The chief's attention to the resiliency of Airmen and its impact on the Air Force's future is evident from his speeches in large settings as well as his one-on-one conversations with Airmen throughout the command.
"Airmen and their families are the foundation of all that we do. If we don't take care of them, everything crumbles. I believe we've worked hard on this and will continue to after my departure," he said. "The resiliency of our Force depends on it. We've faced and continue to face several other challenges and this I know: the AETC team is prepared to do it."
Cody said his advice for the Airmen in AETC is quite simple, "keep doing what you're doing."
"Despite several challenges we've faced over the last two years, some we'd wished never occurred, we are extremely fortunate in our Air Force to have a team of dedicated professionals and their families taking care of business," he said. "We can't afford to have the actions of a very few derail the good you do. Stay focused. Do your best every day and seek opportunities to do so. We can ask no more --take care of each other and your families."

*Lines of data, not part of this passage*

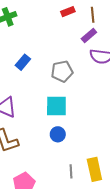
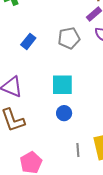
gray pentagon: (62, 71) -> (69, 38), moved

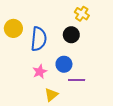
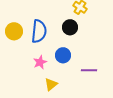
yellow circle: (13, 28) -> (14, 31), moved
purple line: (77, 80) -> (89, 70), moved

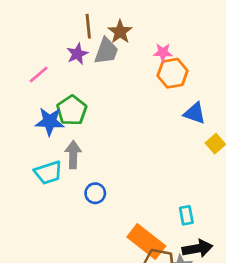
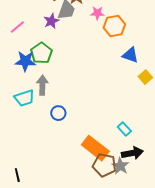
pink star: (163, 52) -> (97, 13), moved
purple star: (77, 54) -> (51, 21), moved
cyan rectangle: (186, 215) -> (124, 129), turned -32

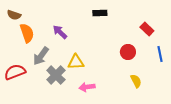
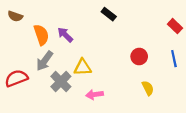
black rectangle: (100, 13) -> (109, 14), turned 40
red rectangle: (147, 29) -> (175, 26), moved
orange semicircle: (27, 33) -> (41, 35), moved

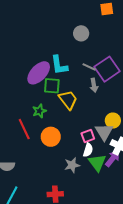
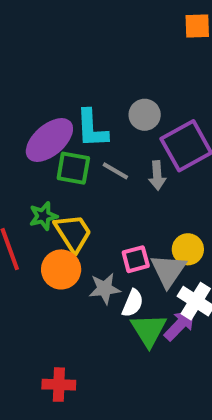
gray circle: (81, 33) -> (145, 115), moved
gray line: (89, 67) -> (115, 171), moved
yellow trapezoid: (68, 100) -> (73, 233), moved
pink square: (88, 136) -> (136, 259), moved
gray star: (72, 165) -> (105, 289), moved

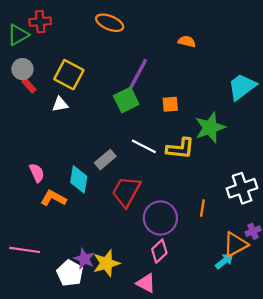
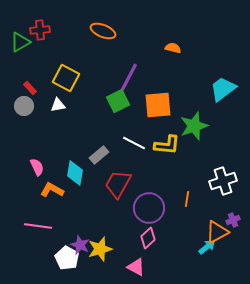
gray circle: (22, 69) -> (24, 106), moved
orange square: (170, 104) -> (158, 105), size x1.8
pink line: (25, 250) -> (38, 226), moved

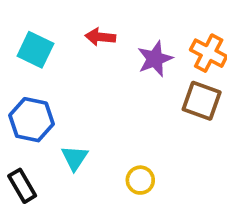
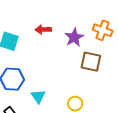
brown square: (202, 101) -> (91, 62), moved

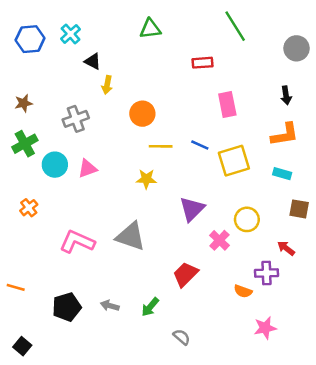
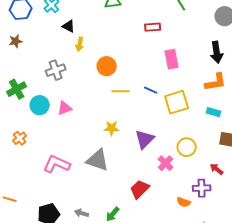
black arrow: (286, 95) -> (217, 52), size x1.5
brown star: (24, 103) -> (16, 41), moved
yellow star: (146, 179) -> (112, 128), moved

Gen. Edward A. Rice Jr., AETC commander, offered words of encouragement and confidence in the chief's future success at a recent event, bidding farewell to the chief and his family.
"I do think that people will look back on this as a very extraordinary time in history," the general said. "I certainly think that the experience the Codys have had here at the Air Education and Training Command is important. If you were to ask me what kind of experience I think the next chief master sergeant of the Air Force should have, a tour here would be very near the top of my list."
As the chief prepares to leave Joint Base San Antonio-Randolph, he conveys his thanks to all who have touched his and his family's lives.
"The entire tour here has been memorable for both Athena and me, along with our daughter Danielle, but the most memorable experience for us has been the opportunity to spend time with Airmen and their families. The dedication and commitment displayed by the AETC team is inspiring and simply put, amazing. The 'First Command' impacts every Airman in our Air Force, and by this very nature every family member also. There is no question this is a tremendous responsibility that is not lost on anyone is this command," Cody said.
"We certainly would have liked to spend more time with our Airmen throughout the command. While we were fortunate to visit and spend time with many, we missed some and everyone is important. Please know that," he concluded. "Both Athena and I would like to personally thank all the Airmen and their families of AETC for all they've done, do, and will do...you're all just amazing."
The message of thanks was reflected back to the chief from the Airmen of the Air Education and Training Command, during recent events around the base. All wish the best for him and his family, as he has for them during his time as their command enlisted leader.